[Dataset entries]

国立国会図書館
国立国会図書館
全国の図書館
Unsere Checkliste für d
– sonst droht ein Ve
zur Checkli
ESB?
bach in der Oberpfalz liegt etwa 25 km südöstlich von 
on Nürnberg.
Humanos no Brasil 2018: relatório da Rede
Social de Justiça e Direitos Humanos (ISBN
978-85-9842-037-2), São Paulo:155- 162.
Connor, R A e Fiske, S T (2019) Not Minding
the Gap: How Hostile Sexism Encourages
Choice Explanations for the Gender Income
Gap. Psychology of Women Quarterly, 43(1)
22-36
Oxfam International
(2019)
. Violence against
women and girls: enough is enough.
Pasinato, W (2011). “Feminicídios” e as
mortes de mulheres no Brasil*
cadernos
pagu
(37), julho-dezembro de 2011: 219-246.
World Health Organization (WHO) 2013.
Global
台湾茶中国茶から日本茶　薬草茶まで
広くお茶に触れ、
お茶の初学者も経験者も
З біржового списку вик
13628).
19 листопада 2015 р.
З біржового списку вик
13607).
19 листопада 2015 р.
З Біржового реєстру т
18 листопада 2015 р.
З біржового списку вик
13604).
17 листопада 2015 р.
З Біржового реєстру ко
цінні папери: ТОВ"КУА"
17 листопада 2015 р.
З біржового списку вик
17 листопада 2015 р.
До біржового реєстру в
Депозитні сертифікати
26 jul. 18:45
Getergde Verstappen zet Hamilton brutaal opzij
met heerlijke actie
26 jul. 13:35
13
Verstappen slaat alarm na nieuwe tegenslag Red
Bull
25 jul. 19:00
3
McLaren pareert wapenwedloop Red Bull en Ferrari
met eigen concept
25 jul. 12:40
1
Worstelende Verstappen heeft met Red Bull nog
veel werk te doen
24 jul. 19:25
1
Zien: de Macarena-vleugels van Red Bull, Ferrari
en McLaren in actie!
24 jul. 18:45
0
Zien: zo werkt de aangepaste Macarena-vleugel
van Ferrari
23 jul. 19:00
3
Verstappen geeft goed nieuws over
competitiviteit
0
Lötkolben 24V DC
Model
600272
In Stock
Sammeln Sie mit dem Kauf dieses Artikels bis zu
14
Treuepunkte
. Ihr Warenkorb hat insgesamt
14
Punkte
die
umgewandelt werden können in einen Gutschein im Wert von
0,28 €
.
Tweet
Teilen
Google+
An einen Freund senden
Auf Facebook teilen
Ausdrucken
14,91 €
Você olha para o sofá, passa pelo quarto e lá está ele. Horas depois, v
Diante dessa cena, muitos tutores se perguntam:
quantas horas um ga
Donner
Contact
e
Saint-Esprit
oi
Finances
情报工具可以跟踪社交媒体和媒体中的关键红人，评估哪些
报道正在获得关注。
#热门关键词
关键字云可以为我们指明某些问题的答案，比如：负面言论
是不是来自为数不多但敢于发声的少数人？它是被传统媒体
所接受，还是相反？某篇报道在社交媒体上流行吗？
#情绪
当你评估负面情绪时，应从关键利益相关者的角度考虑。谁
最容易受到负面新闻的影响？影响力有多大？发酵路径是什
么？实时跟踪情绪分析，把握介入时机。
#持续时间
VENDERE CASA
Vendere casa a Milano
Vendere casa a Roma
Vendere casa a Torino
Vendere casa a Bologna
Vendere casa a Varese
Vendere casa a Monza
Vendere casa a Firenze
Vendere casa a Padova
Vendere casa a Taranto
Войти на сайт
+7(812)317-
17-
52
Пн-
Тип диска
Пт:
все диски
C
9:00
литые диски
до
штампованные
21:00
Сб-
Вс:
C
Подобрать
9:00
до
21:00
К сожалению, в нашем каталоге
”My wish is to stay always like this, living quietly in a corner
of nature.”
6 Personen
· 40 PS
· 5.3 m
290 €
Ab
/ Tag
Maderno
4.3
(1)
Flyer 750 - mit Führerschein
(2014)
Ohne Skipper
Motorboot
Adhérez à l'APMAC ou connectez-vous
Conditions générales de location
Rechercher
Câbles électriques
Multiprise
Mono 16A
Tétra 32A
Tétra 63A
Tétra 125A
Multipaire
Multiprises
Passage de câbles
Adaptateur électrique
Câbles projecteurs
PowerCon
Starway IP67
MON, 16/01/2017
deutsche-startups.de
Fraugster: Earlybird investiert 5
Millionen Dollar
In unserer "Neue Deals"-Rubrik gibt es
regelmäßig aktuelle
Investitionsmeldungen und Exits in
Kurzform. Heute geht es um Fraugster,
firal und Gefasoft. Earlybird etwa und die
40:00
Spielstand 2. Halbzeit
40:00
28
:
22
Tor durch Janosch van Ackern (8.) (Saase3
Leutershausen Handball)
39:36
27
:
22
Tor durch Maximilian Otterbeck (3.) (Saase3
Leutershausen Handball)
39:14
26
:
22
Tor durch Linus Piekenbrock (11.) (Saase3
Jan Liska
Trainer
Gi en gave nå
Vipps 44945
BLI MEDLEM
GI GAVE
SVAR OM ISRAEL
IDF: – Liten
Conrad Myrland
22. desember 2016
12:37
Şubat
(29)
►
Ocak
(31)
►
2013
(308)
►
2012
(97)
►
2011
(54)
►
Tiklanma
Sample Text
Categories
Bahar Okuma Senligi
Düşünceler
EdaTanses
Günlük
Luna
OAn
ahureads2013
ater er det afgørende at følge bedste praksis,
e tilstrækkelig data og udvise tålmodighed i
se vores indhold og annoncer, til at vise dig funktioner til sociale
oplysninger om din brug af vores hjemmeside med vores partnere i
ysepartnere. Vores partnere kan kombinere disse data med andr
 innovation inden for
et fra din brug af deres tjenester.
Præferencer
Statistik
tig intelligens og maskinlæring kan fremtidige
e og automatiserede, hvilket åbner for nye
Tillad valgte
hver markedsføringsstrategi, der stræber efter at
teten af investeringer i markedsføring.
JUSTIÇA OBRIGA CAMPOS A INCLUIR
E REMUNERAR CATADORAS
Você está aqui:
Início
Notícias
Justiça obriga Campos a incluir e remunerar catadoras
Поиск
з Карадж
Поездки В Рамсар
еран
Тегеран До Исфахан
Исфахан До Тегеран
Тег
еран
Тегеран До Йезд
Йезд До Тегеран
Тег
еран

### What is being asked
All lines in the records above that contain "Тегеран" are to be reported.

### Answer for this exercise
Тегеран До Исфахан
Исфахан До Тегеран
Тегеран До Йезд
Йезд До Тегеран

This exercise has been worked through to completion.